Question 1048830: PLEASE HELP! I NEED THIS ANSWER PLEASE!!!!!!
In a lottery game, a player picks six numbers from 1 to 48. If 4 of those 6 numbers match those drawn, the player wins third prize. What is the probability of winning this prize? (Give your answer as a fraction.)
Answer by Theo(13342) (Show Source):
You can put this solution on YOUR website! the probability of getting any one number right is 1/48.

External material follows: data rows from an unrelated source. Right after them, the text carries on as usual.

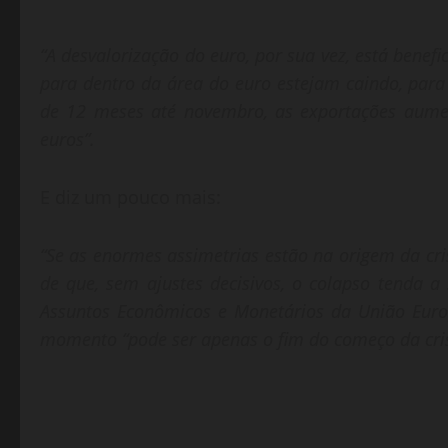
“A desvalorização do euro, por sua vez, está bene
para dentro da área do euro estejam caindo, par
de 12 meses até novembro, as exportações aume
euros”.
E diz um pouco mais:
“Se as enormes assimetrias estão na origem da cris
de que, sem ajustes decisivos, o colapso tenda a 
Assuntos Econômicos e Monetários da União Europ
momento “pode ser apenas o fim do começo da cris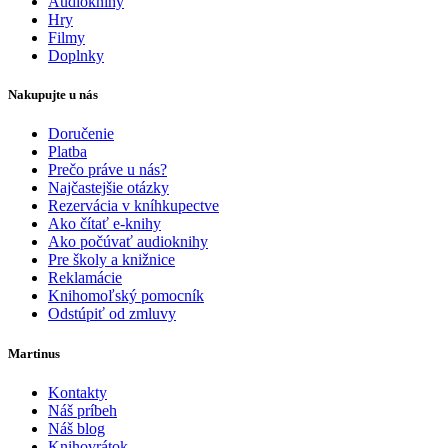
Audioknihy
Hry
Filmy
Doplnky
Nakupujte u nás
Doručenie
Platba
Prečo práve u nás?
Najčastejšie otázky
Rezervácia v kníhkupectve
Ako čítať e-knihy
Ako počúvať audioknihy
Pre školy a knižnice
Reklamácie
Knihomoľský pomocník
Odstúpiť od zmluvy
Martinus
Kontakty
Náš príbeh
Náš blog
Knihovrátok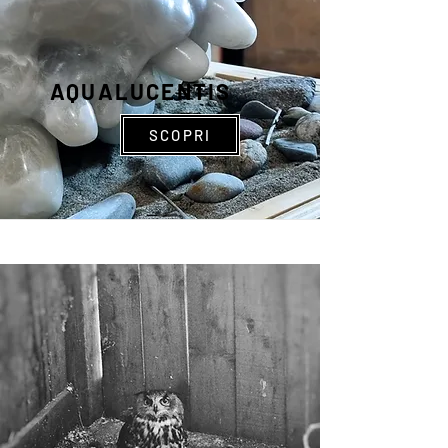
AQUALUCENTIS
SCOPRI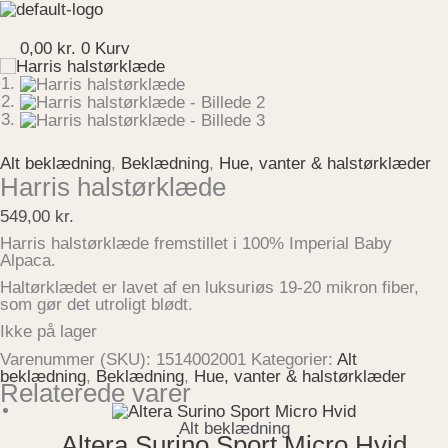
Gå
til
Menu
indholdet
0,00
kr.
0
Kurv
Alt beklædning
,
Beklædning
,
Hue, vanter & halstørklæder
Harris halstørklæde
549,00
kr.
Harris halstørklæde fremstillet i 100% Imperial Baby
Alpaca.
Haltørklædet er lavet af en luksuriøs 19-20 mikron fiber,
som gør det utroligt blødt.
Ikke på lager
Varenummer (SKU):
1514002001
Kategorier:
Alt
beklædning
,
Beklædning
,
Hue, vanter & halstørklæder
Relaterede varer
Alt beklædning
Altera Surino Sport Micro Hvid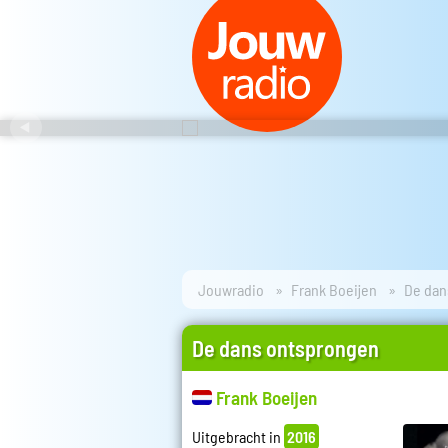
Jouwradio
Frank Boeijen
De dan
De dans ontsprongen
Frank Boeijen
Uitgebracht in
2016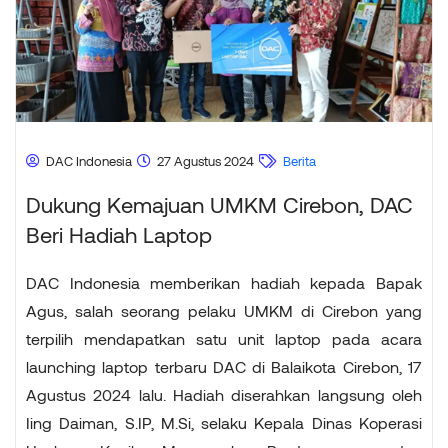
DAC Indonesia
27 Agustus 2024
Berita
Dukung Kemajuan UMKM Cirebon, DAC
Beri Hadiah Laptop
DAC Indonesia memberikan hadiah kepada Bapak
Agus, salah seorang pelaku UMKM di Cirebon yang
terpilih mendapatkan satu unit laptop pada acara
launching laptop terbaru DAC di Balaikota Cirebon, 17
Agustus 2024 lalu. Hadiah diserahkan langsung oleh
Iing Daiman, S.IP, M.Si, selaku Kepala Dinas Koperasi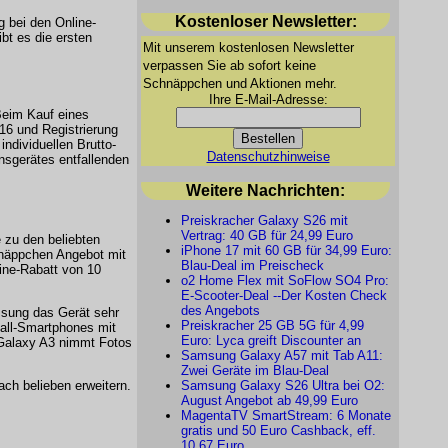
Kostenloser Newsletter:
g bei den Online-
bt es die ersten
Mit unserem kostenlosen Newsletter
verpassen Sie ab sofort keine
Schnäppchen und Aktionen mehr.
Ihre E-Mail-Adresse:
Beim Kauf eines
6 und Registrierung
ndividuellen Brutto-
Datenschutzhinweise
nsgerätes entfallenden
Weitere Nachrichten:
Preiskracher Galaxy S26 mit
Vertrag: 40 GB für 24,99 Euro
 zu den beliebten
iPhone 17 mit 60 GB für 34,99 Euro:
hnäppchen Angebot mit
Blau-Deal im Preischeck
ine-Rabatt von 10
o2 Home Flex mit SoFlow SO4 Pro:
E-Scooter-Deal --Der Kosten Check
des Angebots
msung das Gerät sehr
Preiskracher 25 GB 5G für 4,99
tall-Smartphones mit
Euro: Lyca greift Discounter an
 Galaxy A3 nimmt Fotos
Samsung Galaxy A57 mit Tab A11:
Zwei Geräte im Blau-Deal
ch belieben erweitern.
Samsung Galaxy S26 Ultra bei O2:
August Angebot ab 49,99 Euro
MagentaTV SmartStream: 6 Monate
gratis und 50 Euro Cashback, eff.
10,67 Euro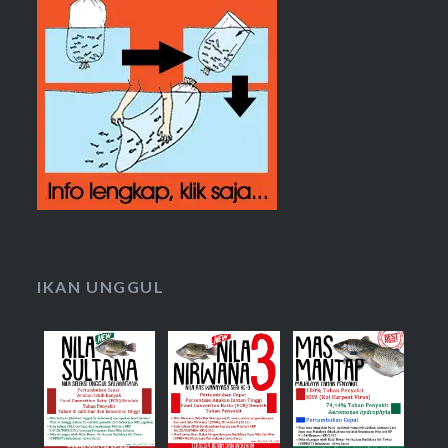
IKAN UNGGUL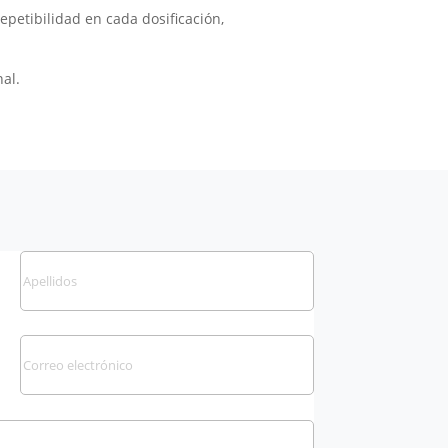
epetibilidad en cada dosificación,
al.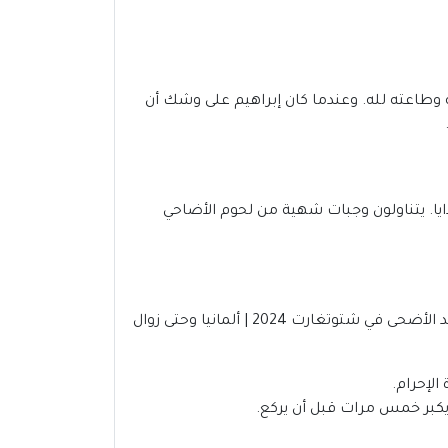
ه وطاعته لله. وعندما كان إبراهيم على وشك أن
ايا. يتناولون وجبات شهية من لحوم الأضاحي
صلاة عيد الأضحى تتألف من ركعتين، وهي تُصلي في الصباح الباكر بعد طلوع الشمس قليلاً كما ذكرنا عن وقت صلاة عيد الأضحى في شتوتغارت 2024 | ألمانيا وحتى زوال
الإحرام.
ويكبر خمس مرات قبل أن يركع.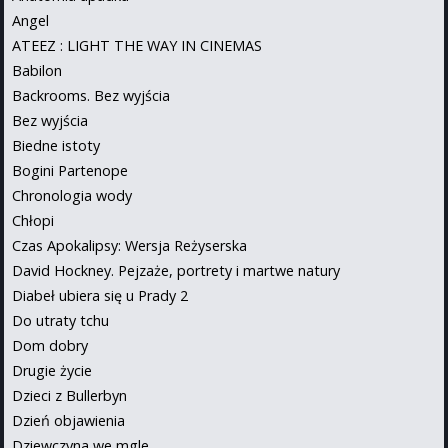
Angel
ATEEZ : LIGHT THE WAY IN CINEMAS
Babilon
Backrooms. Bez wyjścia
Bez wyjścia
Biedne istoty
Bogini Partenope
Chronologia wody
Chłopi
Czas Apokalipsy: Wersja Reżyserska
David Hockney. Pejzaże, portrety i martwe natury
Diabeł ubiera się u Prady 2
Do utraty tchu
Dom dobry
Drugie życie
Dzieci z Bullerbyn
Dzień objawienia
Dziewczyna we mgle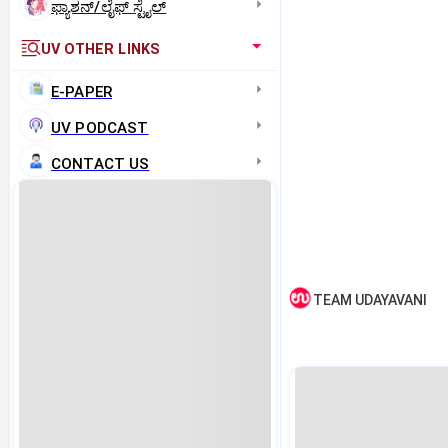
ಫ್ಯಾಶನ್/ಲೈಫ್‌ ಸ್ಟೈಲ್
UV OTHER LINKS
E-PAPER
UV PODCAST
CONTACT US
TEAM UDAYAVANI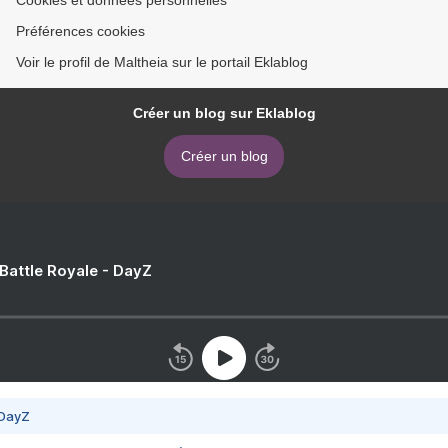
Cookies et données personnelles
Préférences cookies
Voir le profil de Maltheia sur le portail Eklablog
Créer un blog sur Eklablog
Créer un blog
 Battle Royale - DayZ
 DayZ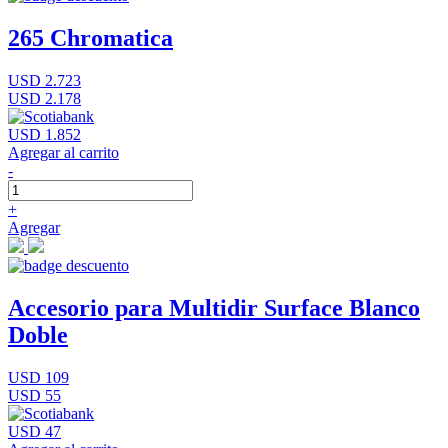
265 Chromatica
USD 2.723
USD 2.178
USD 1.852
Agregar al carrito
-
+
Agregar
Accesorio para Multidir Surface Blanco
Doble
USD 109
USD 55
USD 47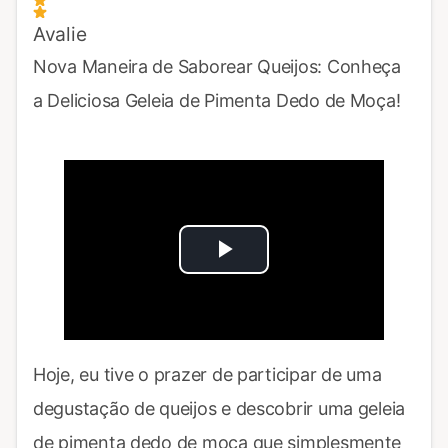
Avalie
Nova Maneira de Saborear Queijos: Conheça
a Deliciosa Geleia de Pimenta Dedo de Moça!
Play
Video
Hoje, eu tive o prazer de participar de uma
degustação de queijos e descobrir uma geleia
de pimenta dedo de moça que simplesmente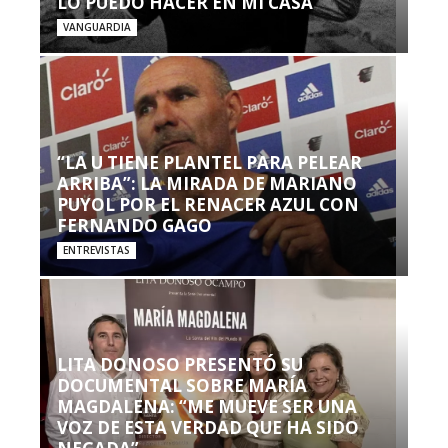
LO PUEDO HACER EN MI CASA’”
VANGUARDIA
“LA U TIENE PLANTEL PARA PELEAR
ARRIBA”: LA MIRADA DE MARIANO
PUYOL POR EL RENACER AZUL CON
FERNANDO GAGO
ENTREVISTAS
LITA DONOSO PRESENTÓ SU
DOCUMENTAL SOBRE MARÍA
MAGDALENA: “ME MUEVE SER UNA
VOZ DE ESTA VERDAD QUE HA SIDO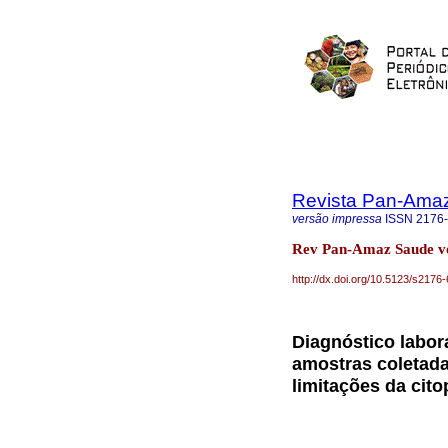
Revista Pan-Ama
versão impressa
ISSN
2176
Rev Pan-Amaz Saude vo
http://dx.doi.org/10.5123/s21
Diagnóstico labora
amostras coletada
limitações da cit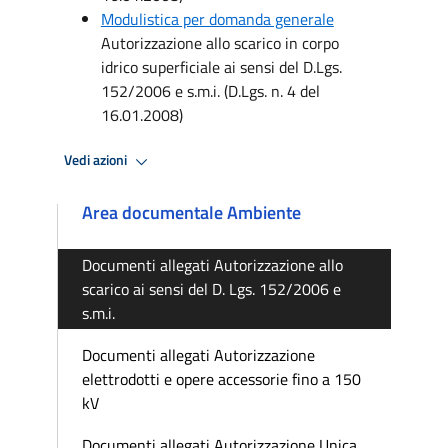
Modulistica per domanda generale
Autorizzazione allo scarico in corpo
idrico superficiale ai sensi del D.Lgs.
152/2006 e s.m.i. (D.Lgs. n. 4 del
16.01.2008)
Vedi azioni
Area documentale Ambiente
Documenti allegati Autorizzazione allo
scarico ai sensi del D. Lgs. 152/2006 e
s.m.i.
Documenti allegati Autorizzazione
elettrodotti e opere accessorie fino a 150
kV
Documenti allegati Autorizzazione Unica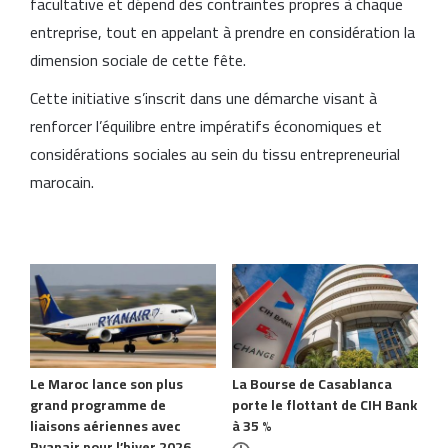
facultative et dépend des contraintes propres à chaque
entreprise, tout en appelant à prendre en considération la
dimension sociale de cette fête.
Cette initiative s’inscrit dans une démarche visant à
renforcer l’équilibre entre impératifs économiques et
considérations sociales au sein du tissu entrepreneurial
marocain.
Articles similaires
Le Maroc lance son plus
La Bourse de Casablanca
grand programme de
porte le flottant de CIH Bank
liaisons aériennes avec
à 35 %
Ryanair pour l’hiver 2026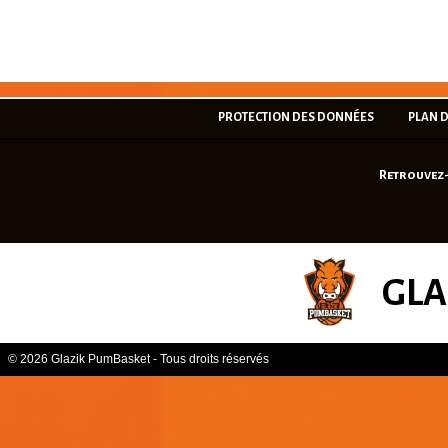
PROTECTION DES DONNÉES
PLAN D
Retrouvez-
GLA
© 2026 Glazik PumBasket - Tous droits réservés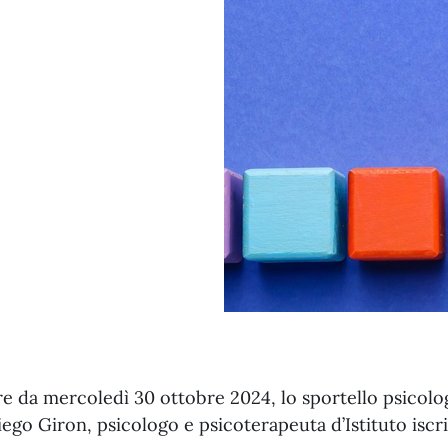
re da mercoledì 30 ottobre 2024, lo sportello psicolog
iego Giron, psicologo e psicoterapeuta d’Istituto iscri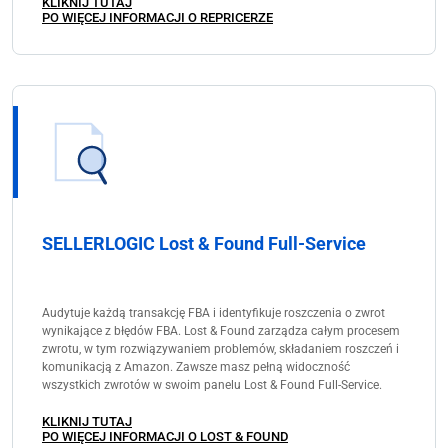
KLIKNIJ TUTAJ
PO WIĘCEJ INFORMACJI O REPRICERZE
SELLERLOGIC Lost & Found Full-Service
Audytuje każdą transakcję FBA i identyfikuje roszczenia o zwrot
wynikające z błędów FBA. Lost & Found zarządza całym procesem
zwrotu, w tym rozwiązywaniem problemów, składaniem roszczeń i
komunikacją z Amazon. Zawsze masz pełną widoczność
wszystkich zwrotów w swoim panelu Lost & Found Full-Service.
KLIKNIJ TUTAJ
PO WIĘCEJ INFORMACJI O LOST & FOUND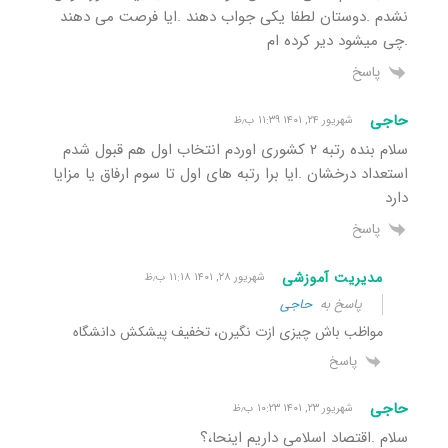
نشدم .دوستان لطفا یکی جواب دهند .ایا فرصت می دهند
.چی میشود دیر کرده ام
پاسخ
حاجی
شهریور ۲۴, ۱۴۰۱ ۱۱:۳۹ ب٫ظ
سلام بنده رتبه ۲ کشوری اوردم انتخاب اول هم قبول شدم
استعداد درخشان .ایا برا رتبه های اول تا سوم ارفاق یا مزایا
دارد
پاسخ
مدیریت آموزشی
شهریور ۲۸, ۱۴۰۱ ۱۱:۱۸ ب٫ظ
پاسخ به
حاجی
مواظب باش چیزی ازت نگیرن، تخفیف پیشکش دانشگاه
پاسخ
حاجی
شهریور ۲۳, ۱۴۰۱ ۱۰:۲۳ ب٫ظ
سلام .اقتصاد اسلامی داریم اینحا،؟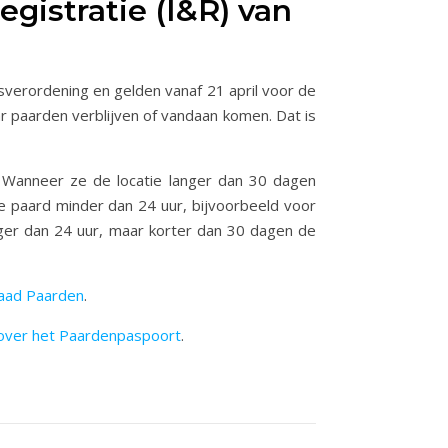
egistratie (I&R) van
verordening en gelden vanaf 21 april voor de
 paarden verblijven of vandaan komen. Dat is
. Wanneer ze de locatie langer dan 30 dagen
e paard minder dan 24 uur, bijvoorbeeld voor
nger dan 24 uur, maar korter dan 30 dagen de
aad Paarden
.
 over het Paardenpaspoort
.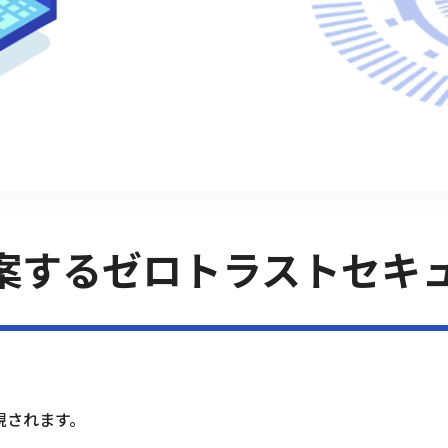
案するゼロトラストセキ
現されます。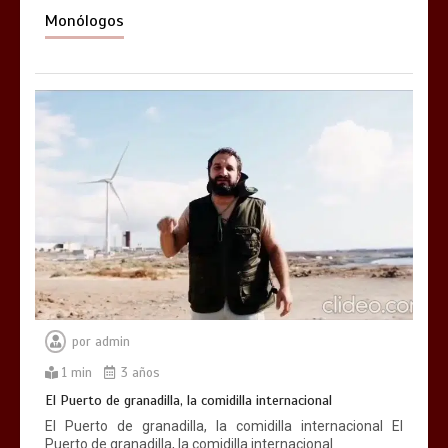
Monólogos
por
admin
1 min
3 años
El Puerto de granadilla, la comidilla internacional
El Puerto de granadilla, la comidilla internacional El
Puerto de granadilla, la comidilla internacional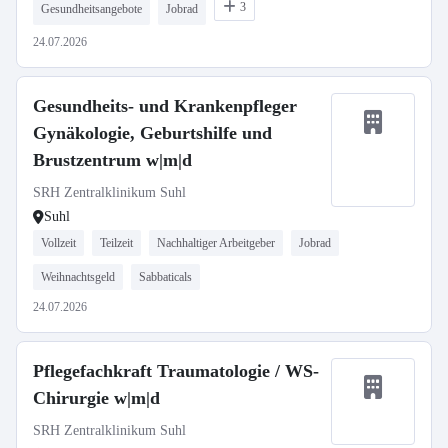
3
Gesundheitsangebote
Jobrad
24.07.2026
Gesundheits- und Krankenpfleger
Gynäkologie, Geburtshilfe und
Brustzentrum w|m|d
SRH Zentralklinikum Suhl
Suhl
Vollzeit
Teilzeit
Nachhaltiger Arbeitgeber
Jobrad
Weihnachtsgeld
Sabbaticals
24.07.2026
Pflegefachkraft Traumatologie / WS-
Chirurgie w|m|d
SRH Zentralklinikum Suhl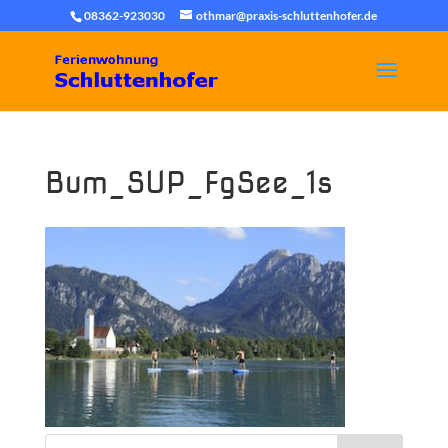
08362-923030
othmar@praxis-schluttenhofer.de
Bum_SUP_FgSee_1s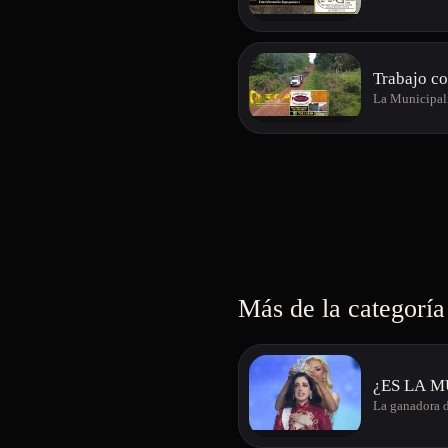
Trabajo co
La Municipali
Más de la categoría
¿ES LA 
La ganadora d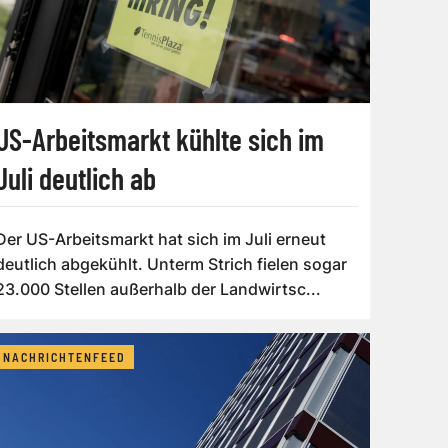
US-Arbeitsmarkt kühlte sich im
Juli deutlich ab
Der US-Arbeitsmarkt hat sich im Juli erneut
deutlich abgekühlt. Unterm Strich fielen sogar
23.000 Stellen außerhalb der Landwirtsc...
NACHRICHTENFEED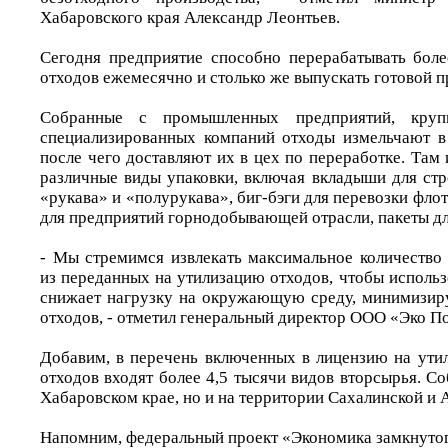
Хабаровского края Александр Леонтьев.
Сегодня предприятие способно перерабатывать бол
отходов ежемесячно и столько же выпускать готовой п
Собранные с промышленных предприятий, круп
специализированных компаний отходы измельчают в
после чего доставляют их в цех по переработке. Там 
различные виды упаковки, включая вкладыши для стр
«рукава» и «полурукава», биг-бэги для перевозки фло
для предприятий горнодобывающей отрасли, пакеты дл
- Мы стремимся извлекать максимальное количество
из переданных на утилизацию отходов, чтобы использ
снижает нагрузку на окружающую среду, минимизир
отходов, - отметил генеральный директор ООО «Эко П
Добавим, в перечень включенных в лицензию на ути
отходов входят более 4,5 тысячи видов вторсырья. Со
Хабаровском крае, но и на территории Сахалинской и 
Напомним, федеральный проект «Экономика замкнутог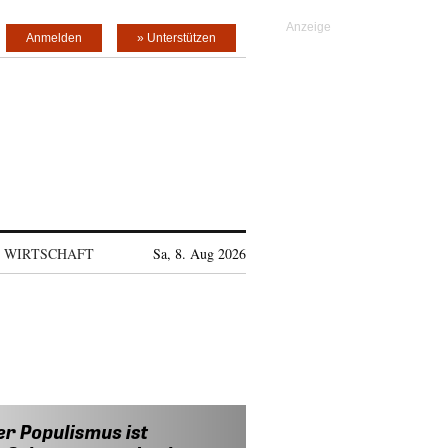
Anmelden
» Unterstützen
WIRTSCHAFT
Sa, 8. Aug 2026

assuming that the same number can be drawn more than once, then the same probability exists for all 6 numbers.
this looks like a binomial probabilty where p(x) = p^x * q^(n-x) * c(n,x)
p is equal to 1/48
q is equal to 47/48
x goes from 0 to 1.
p(0) = (1/48)^0 * (47/48)^6 * c(6,0)
p(1) = (1/48)^1 * (47/48)^5 * c(6,1)
p(2) = (1/48)^2 * (47/48)^4 * c(6,2)
p(3) = (1/48)^3 * (47/48)^3 * c(6,3)
p(4) = (1/48)^4 * (47/48)^2 * c(6,4)
p(5) = (1/48)^5 * (47/48)^1 * c(6,5)
p(6) = (1/48)^6 * (47/48)^0 * c(6,6)
player needs to get 4 out of 6.
that would be p(4) = (1/48)^4 * (47/48)^2 * c(6,4)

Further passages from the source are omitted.